Pertama, reformasi peradilan militer. Meskipun TAP MPR No. VII/MPR/2000 mengamanatkan anggota TNI yang melakukan tindak pidana umum diadili di peradilan umum, realitasnya mereka masih tunduk pada UU No. 31/1997 tentang Peradilan Militer, menghambat akuntabilitas publik, terutama dalam kasus HAM. Kedua, amanat penghapusan bisnis TNI (Pasal 76 UU 34/2004) berjalan sangat lambat, menghadapi tantangan besar terkait akuntabilitas dan transparansi.


Stagnasi dan Pergeseran ke Arah Kemunduran (Kondisi Saat Ini)


Jika dibandingkan dengan semangat reformasi awal, kondisi TNI saat ini menunjukkan adanya sinyal stagnasi dan bahkan kemunduran dalam beberapa aspek kunci, terutama terkait hubungan sipil-militer dan non-politik.


Residu Dwifungsi melalui Jabatan Sipil dan OMSP: Amanat reformasi tegas membatasi peran TNI pada pertahanan.

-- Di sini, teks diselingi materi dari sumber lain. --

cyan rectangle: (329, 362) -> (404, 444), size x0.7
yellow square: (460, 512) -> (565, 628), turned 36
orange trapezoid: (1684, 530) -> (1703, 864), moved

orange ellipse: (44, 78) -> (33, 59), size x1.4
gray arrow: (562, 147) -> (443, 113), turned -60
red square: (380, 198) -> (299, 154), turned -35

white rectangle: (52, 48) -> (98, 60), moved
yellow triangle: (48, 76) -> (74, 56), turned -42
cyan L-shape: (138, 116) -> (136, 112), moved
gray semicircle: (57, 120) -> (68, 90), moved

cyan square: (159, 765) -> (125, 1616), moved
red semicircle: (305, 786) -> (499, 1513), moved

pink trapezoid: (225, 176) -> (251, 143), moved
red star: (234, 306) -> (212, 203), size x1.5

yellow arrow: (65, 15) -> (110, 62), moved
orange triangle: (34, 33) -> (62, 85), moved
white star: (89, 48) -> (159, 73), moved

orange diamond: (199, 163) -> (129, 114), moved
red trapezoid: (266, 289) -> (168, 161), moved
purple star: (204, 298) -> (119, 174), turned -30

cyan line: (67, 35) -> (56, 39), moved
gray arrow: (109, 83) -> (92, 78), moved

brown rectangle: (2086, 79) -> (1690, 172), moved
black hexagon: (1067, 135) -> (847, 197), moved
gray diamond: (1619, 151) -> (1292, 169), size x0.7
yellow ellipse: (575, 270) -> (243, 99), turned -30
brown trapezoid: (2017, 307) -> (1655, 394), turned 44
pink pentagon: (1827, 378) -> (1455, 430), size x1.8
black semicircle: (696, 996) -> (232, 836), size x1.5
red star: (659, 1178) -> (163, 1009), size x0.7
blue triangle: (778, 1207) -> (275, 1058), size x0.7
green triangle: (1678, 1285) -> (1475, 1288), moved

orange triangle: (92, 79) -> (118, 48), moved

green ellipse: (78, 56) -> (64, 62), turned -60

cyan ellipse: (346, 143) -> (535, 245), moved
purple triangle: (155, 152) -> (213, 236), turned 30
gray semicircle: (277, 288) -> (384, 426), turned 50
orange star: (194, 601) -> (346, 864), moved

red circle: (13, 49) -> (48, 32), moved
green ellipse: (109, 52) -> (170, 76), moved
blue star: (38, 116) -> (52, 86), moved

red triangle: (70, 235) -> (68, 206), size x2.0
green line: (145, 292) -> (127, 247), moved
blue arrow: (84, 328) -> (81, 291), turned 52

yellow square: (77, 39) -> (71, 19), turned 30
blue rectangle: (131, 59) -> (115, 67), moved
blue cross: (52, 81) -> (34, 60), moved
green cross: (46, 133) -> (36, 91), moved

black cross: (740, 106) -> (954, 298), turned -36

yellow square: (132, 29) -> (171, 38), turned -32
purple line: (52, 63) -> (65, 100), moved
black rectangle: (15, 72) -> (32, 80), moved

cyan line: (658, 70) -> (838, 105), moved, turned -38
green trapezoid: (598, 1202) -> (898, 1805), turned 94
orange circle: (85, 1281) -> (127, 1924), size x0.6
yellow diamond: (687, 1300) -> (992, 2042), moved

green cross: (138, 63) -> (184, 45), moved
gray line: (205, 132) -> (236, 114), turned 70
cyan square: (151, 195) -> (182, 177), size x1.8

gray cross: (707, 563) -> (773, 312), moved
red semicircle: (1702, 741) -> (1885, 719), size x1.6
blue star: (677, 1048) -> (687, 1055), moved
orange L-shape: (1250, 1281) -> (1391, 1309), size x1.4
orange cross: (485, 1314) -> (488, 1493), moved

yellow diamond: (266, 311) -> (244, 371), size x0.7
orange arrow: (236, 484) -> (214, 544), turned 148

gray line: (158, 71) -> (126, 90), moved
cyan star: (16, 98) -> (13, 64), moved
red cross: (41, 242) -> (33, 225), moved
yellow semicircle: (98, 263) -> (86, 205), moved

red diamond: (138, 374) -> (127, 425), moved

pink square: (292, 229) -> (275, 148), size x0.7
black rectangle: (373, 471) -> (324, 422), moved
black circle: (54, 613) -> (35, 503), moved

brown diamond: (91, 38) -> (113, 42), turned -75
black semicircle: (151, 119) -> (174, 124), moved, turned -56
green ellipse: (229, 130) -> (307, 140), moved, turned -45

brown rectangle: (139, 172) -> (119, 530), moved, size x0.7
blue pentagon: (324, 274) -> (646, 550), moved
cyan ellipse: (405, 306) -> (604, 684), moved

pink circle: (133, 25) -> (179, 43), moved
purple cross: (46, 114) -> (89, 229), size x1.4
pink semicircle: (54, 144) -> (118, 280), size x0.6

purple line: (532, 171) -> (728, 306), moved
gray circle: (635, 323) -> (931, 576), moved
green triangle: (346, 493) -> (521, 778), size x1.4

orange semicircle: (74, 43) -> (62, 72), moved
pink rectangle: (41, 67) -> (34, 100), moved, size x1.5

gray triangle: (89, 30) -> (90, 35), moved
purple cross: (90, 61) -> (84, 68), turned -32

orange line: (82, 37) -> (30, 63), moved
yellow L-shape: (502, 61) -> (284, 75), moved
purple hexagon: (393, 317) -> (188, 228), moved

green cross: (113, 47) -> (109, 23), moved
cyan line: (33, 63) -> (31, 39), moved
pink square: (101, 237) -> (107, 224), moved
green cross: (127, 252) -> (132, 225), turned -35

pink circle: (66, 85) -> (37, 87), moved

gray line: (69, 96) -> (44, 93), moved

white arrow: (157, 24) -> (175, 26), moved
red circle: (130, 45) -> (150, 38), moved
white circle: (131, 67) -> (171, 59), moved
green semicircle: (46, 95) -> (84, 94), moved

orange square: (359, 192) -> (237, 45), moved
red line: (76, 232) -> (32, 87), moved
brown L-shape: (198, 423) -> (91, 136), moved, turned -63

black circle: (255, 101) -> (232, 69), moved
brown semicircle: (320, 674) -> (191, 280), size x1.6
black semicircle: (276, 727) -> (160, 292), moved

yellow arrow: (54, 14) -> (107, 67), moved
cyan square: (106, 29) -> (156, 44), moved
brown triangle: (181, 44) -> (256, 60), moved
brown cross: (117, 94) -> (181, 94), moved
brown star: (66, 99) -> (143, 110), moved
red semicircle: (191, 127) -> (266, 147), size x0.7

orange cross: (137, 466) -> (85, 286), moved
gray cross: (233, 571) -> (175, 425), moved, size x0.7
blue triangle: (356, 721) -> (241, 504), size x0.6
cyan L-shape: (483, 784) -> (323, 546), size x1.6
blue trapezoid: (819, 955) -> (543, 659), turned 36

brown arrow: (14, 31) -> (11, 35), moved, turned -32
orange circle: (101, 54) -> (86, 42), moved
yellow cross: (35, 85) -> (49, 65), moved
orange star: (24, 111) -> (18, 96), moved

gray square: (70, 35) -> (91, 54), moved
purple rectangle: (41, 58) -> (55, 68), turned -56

Namun, saat ini, muncul kecenderungan perluasan peran militer aktif di ranah sipil. Hal ini diperkuat dengan revisi UU TNI dan beberapa kebijakan yang memungkinkan perwira aktif menduduki jabatan sipil. Perluasan ini, yang sering disebut sebagai "multifungsi TNI," secara efektif mengembalikan militer ke dalam urusan birokrasi dan politik sipil. 


Selain itu, perluasan Operasi Militer Selain Perang (OMSP) ke dalam program-program sipil seperti ketahanan pangan, dipertanyakan karena mengaburkan fungsi utama pertahanan dan mengintervensi ranah sipil.


Akuntabilitas yang Belum Tuntas: Isu peradilan militer yang belum direformasi tetap menjadi ganjalan. Pengadilan militer yang masih berkuasa penuh atas kasus pidana umum yang dilakukan prajurit aktif adalah pengingkaran terhadap mandat reformasi dan menghambat upaya penegakan hukum yang berkeadilan dan akuntabel.


Ancaman terhadap Supremasi Sipil: Perluasan jabatan sipil untuk militer aktif merupakan ancaman nyata terhadap prinsip meritokrasi dalam birokrasi dan supremasi sipil. Ini adalah residu Dwifungsi dalam bentuk baru yang membahayakan konsolidasi demokrasi.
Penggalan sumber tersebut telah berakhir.